Della Juve o del Real Madrid, su questo si può discutere.
E' un patrimonio in evidente difficoltà, però, dal momento che la sua involuzione degli ultimi mesi pare stia continuando.
E' sempre generoso, ma anche arruffone e inconcludente, visto che ormai sempre più spesso le sue giocate si concludono con una palla persa, per lo più per la voglia di strafare che sembra contraddistinguerlo.
E' evidente come stia attraversando il classico periodo nero che colpisce a turno tutti gli attaccanti, quando la palla scappa via dal piede ad ogni controllo, quando ogni rimpallo è a favore del difensore e quando anche i tiri migliori trovano sulla strada portieri in stato di grazia.
La sua situazione è anche “aggravata”, se vogliamo, dalla forma dei suoi compagni di riparto, con un Dybala esploso a 360 gradi, con un Mandzukic finalmente efficace e concreto come ai bei tempi e addirittura con uno Zaza che meno gioca e più segna.
Ha fatto un po' tenerezza vedere l'ex Sassuolo entrare proprio al posto di Morata, giusto in tempo per essere messo solo davanti al portiere dall'assist al bacio di Pogba: se Alvaro fosse rimasto in campo quella palla sarebbe stata per lui? Forse sì o forse no.
Il "problema" è che abbiamo bisogno di Morata, visto quanto è stato decisivo nel girone di ritorno dello scorso campionato e in coppa, in cui (anche) i suoi gol ci hanno trascinato ad una insperata finale di Champions league e la sua rete al Barca ci ha fatto sognare, anche se per poco.
Cosa fare ora? Ovvio che verrebbe da dire di insistere, perchè se è vero che il suo rendimento attuale è negativo e nettamente al di sotto di quello degli altri attaccanti in rosa, sulla carta il suo potenziale è infinito.
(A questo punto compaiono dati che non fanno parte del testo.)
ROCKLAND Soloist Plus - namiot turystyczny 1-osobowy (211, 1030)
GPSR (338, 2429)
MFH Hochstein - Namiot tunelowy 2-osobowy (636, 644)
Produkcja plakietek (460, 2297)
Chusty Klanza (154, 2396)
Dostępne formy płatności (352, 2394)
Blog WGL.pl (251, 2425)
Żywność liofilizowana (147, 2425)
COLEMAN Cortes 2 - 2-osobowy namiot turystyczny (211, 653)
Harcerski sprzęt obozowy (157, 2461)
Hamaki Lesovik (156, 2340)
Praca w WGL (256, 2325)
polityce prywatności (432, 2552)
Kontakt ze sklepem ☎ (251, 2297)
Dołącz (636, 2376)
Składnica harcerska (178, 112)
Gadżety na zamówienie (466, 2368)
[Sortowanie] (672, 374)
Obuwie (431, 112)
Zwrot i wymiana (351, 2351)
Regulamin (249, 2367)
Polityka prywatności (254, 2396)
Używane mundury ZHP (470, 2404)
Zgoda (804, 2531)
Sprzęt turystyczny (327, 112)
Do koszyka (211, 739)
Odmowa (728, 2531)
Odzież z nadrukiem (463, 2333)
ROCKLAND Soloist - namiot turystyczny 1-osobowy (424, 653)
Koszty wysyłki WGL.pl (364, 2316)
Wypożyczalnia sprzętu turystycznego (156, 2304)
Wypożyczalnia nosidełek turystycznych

Purtroppo, però, la situazione in cui ci siamo cacciati in campionato e in coppa (con il secondo posto nel girone che ci ha portato in dote un ottavo “impossibile” sulla carta) ci condanna a dare sempre il massimo e a non poter più fare esperimenti o ad aspettare qualcuno.
Chi far giocare? Posto che Dybala è intoccabile, dobbiamo alternare i tre centravanti? Insistere sul più in forma? Rischiare ancora con Morata titolare sempre e comunque?
Sappiamo, anche, che rischia di incidere sulle scelte (non dovrebbe ma è così) la situazione contrattuale di Morata, che di fatto, potrebbe ridiventare un giocatore del Real questa estate.
Al momento pare difficile che a Madrid, in crisi di risultati, pensino di affidarsi ad un centravanti con uno score di gol così misero (visto che la “recompra” vale anche per il 2017), ma se dopo un paio di mesi di ricostruzione psicologica lo spagnolo sfoderasse un finale di stagione come quello scorso ci sarebbe da gioire? O avremmo lavorato solo per altri, mettendo a repentaglio i nostri risultati immediati?
La risposta è difficile e qui i rischi deve prenderseli Allegri.